Each line of the records that includes "bajo" should be found and copied.

---

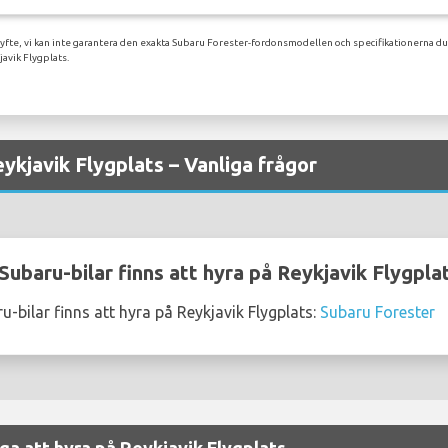
syfte, vi kan inte garantera den exakta Subaru Forester-fordonsmodellen och specifikationerna du
avik Flygplats.
ykjavik Flygplats – Vanliga frågor
ubaru-bilar finns att hyra på Reykjavik Flygpla
-bilar finns att hyra på Reykjavik Flygplats:
Subaru Forester
iga att hyra på Reykjavik Flygplats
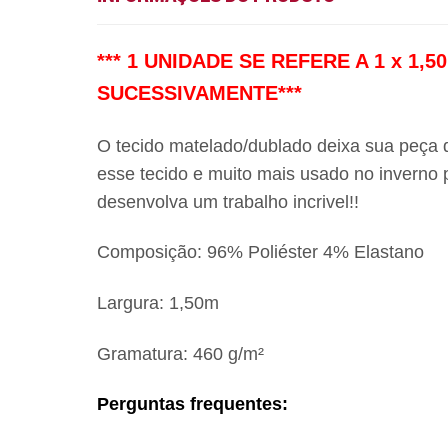
*** 1 UNIDADE SE REFERE A 1 x 1
SUCESSIVAMENTE***
O tecido matelado/dublado deixa sua peça d
esse tecido e muito mais usado no inverno 
desenvolva um trabalho incrivel!!
Composição: 96% Poliéster 4% Elastano
Largura: 1,50m
Gramatura: 460 g/m²
Perguntas frequentes:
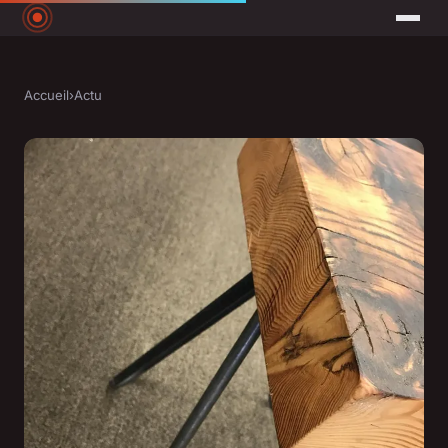
Accueil
›
Actu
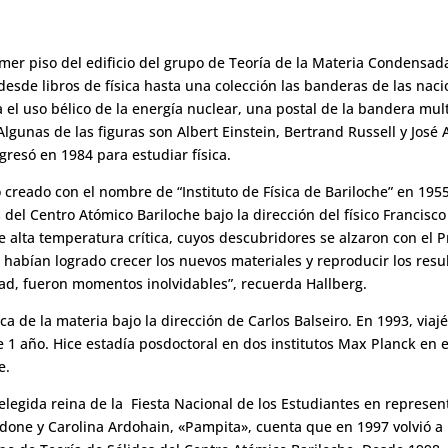
imer piso del edificio del grupo de Teoría de la Materia Condensada
 desde libros de física hasta una colección las banderas de las na
a el uso bélico de la energía nuclear, una postal de la bandera mul
Algunas de las figuras son Albert Einstein, Bertrand Russell y José 
gresó en 1984 para estudiar física.
o creado con el nombre de “Instituto de Física de Bariloche” en 1955
 del Centro Atómico Bariloche bajo la dirección del físico Francisc
 alta temperatura crítica, cuyos descubridores se alzaron con el P
habían logrado crecer los nuevos materiales y reproducir los res
ad, fueron momentos inolvidables”, recuerda Hallberg.
ica de la materia bajo la dirección de Carlos Balseiro. En 1993, vi
e 1 año. Hice estadía posdoctoral en dos institutos Max Planck en 
e.
legida reina de la Fiesta Nacional de los Estudiantes en represen
one y Carolina Ardohain, «Pampita», cuenta que en 1997 volvió a 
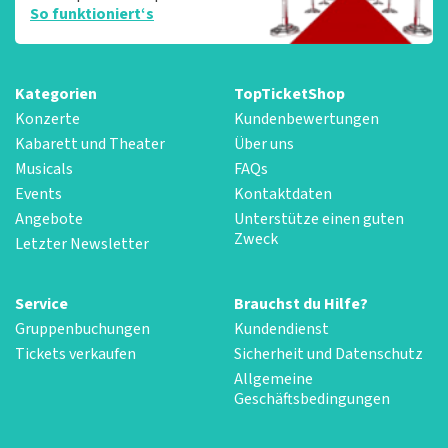
So funktioniert‘s
Kategorien
TopTicketShop
Konzerte
Kundenbewertungen
Kabarett und Theater
Über uns
Musicals
FAQs
Events
Kontaktdaten
Angebote
Unterstütze einen guten
Zweck
Letzter Newsletter
Service
Brauchst du Hilfe?
Gruppenbuchungen
Kundendienst
Tickets verkaufen
Sicherheit und Datenschutz
Allgemeine
Geschäftsbedingungen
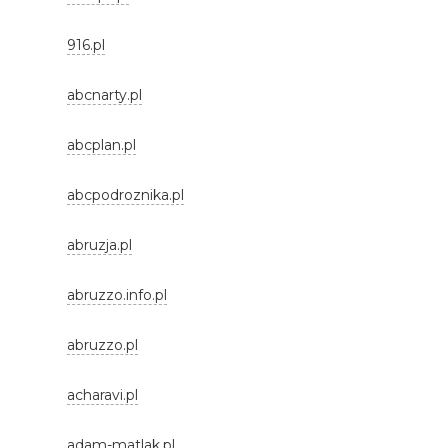
916.pl
abcnarty.pl
abcplan.pl
abcpodroznika.pl
abruzja.pl
abruzzo.info.pl
abruzzo.pl
acharavi.pl
adam-matlak.pl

---

» WRITTEN SOLUTION
 del Centro Atómico Bariloche bajo la dirección del físico Francisc
ica de la materia bajo la dirección de Carlos Balseiro. En 1993, vi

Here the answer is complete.